Items listed in a dataset:
------------------------------------

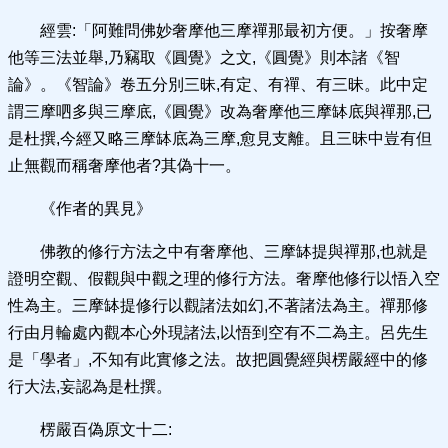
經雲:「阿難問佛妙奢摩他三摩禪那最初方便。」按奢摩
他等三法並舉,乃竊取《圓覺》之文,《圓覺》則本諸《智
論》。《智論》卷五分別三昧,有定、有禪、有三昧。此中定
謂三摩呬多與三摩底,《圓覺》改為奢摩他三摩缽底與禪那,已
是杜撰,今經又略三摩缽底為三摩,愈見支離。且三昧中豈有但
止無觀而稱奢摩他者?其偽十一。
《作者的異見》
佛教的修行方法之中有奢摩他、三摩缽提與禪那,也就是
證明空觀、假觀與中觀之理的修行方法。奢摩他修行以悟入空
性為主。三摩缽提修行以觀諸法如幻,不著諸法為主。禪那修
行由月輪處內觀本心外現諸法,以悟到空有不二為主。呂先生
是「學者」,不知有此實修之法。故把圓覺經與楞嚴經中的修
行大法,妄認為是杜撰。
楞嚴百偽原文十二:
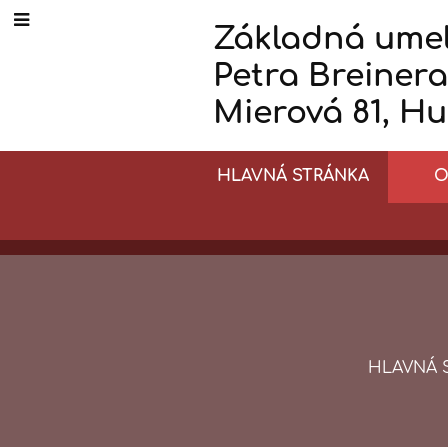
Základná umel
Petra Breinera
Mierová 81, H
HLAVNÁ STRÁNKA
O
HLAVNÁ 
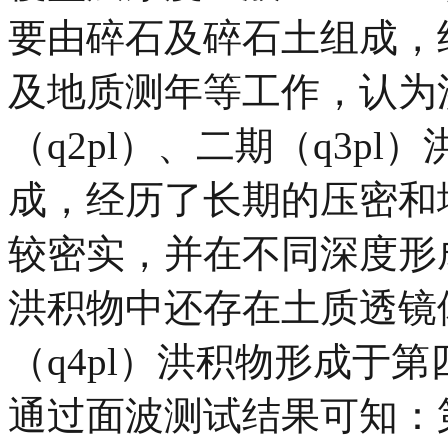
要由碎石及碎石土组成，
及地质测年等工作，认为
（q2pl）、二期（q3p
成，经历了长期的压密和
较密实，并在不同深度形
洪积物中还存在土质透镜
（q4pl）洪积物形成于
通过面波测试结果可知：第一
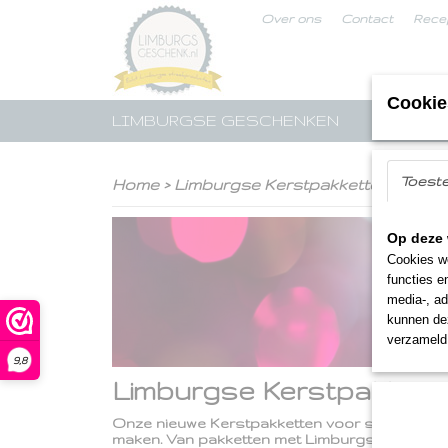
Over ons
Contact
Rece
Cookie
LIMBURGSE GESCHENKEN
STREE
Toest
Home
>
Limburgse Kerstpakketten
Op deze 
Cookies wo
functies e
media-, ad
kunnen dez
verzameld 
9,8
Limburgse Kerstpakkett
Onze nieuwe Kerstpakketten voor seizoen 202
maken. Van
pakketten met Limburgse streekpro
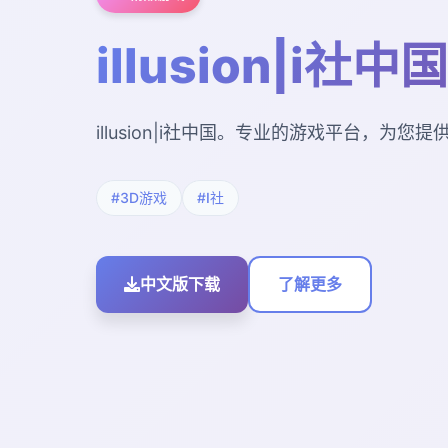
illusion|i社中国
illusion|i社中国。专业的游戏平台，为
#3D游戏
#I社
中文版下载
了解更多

------------------------------------

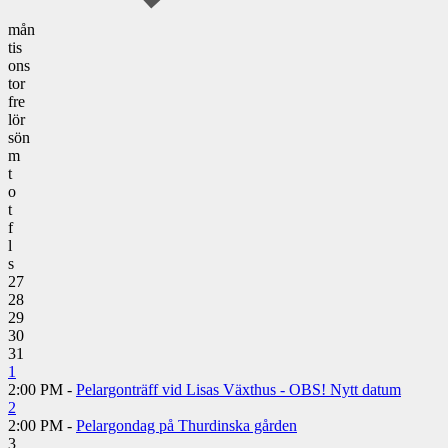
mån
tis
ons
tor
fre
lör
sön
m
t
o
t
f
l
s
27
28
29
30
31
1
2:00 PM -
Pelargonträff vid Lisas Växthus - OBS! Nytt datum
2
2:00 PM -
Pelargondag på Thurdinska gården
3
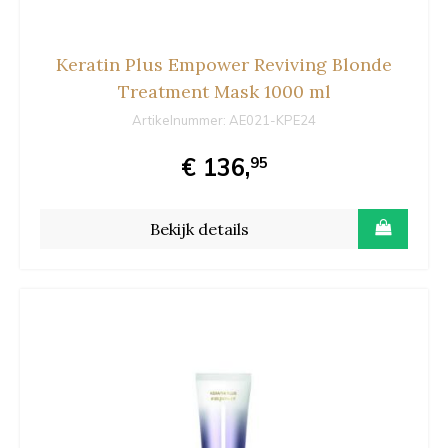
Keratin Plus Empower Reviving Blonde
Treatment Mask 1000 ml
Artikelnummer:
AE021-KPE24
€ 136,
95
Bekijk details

------------------------------------

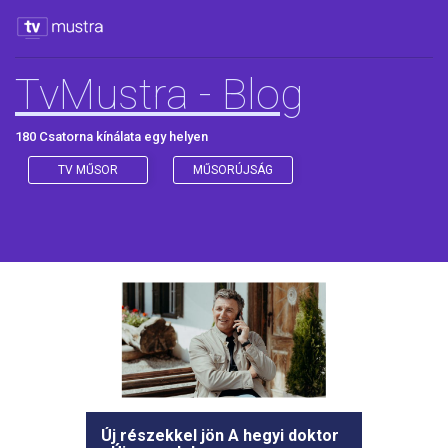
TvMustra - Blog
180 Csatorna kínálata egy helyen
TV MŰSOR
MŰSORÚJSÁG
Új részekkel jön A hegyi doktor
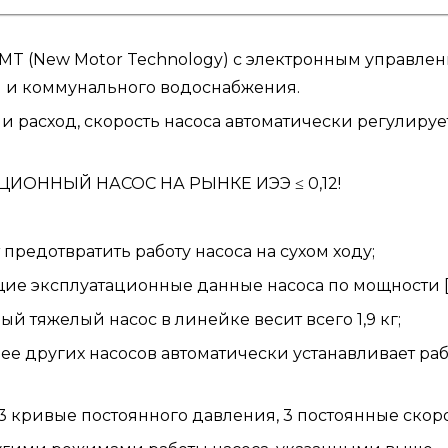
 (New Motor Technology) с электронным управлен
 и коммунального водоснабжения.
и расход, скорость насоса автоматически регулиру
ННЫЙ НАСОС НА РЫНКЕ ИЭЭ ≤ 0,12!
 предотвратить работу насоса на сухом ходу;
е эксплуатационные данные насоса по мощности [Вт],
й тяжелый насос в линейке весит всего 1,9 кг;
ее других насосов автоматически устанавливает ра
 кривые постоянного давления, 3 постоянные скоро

------------------------------------

WHAT TO PRODUCE:
Wherever the string "автоматически" appears in the entries above, return the line it appears on.

FINAL ANSWER:
и расход, скорость насоса автоматически регулиру
ее других насосов автоматически устанавливает ра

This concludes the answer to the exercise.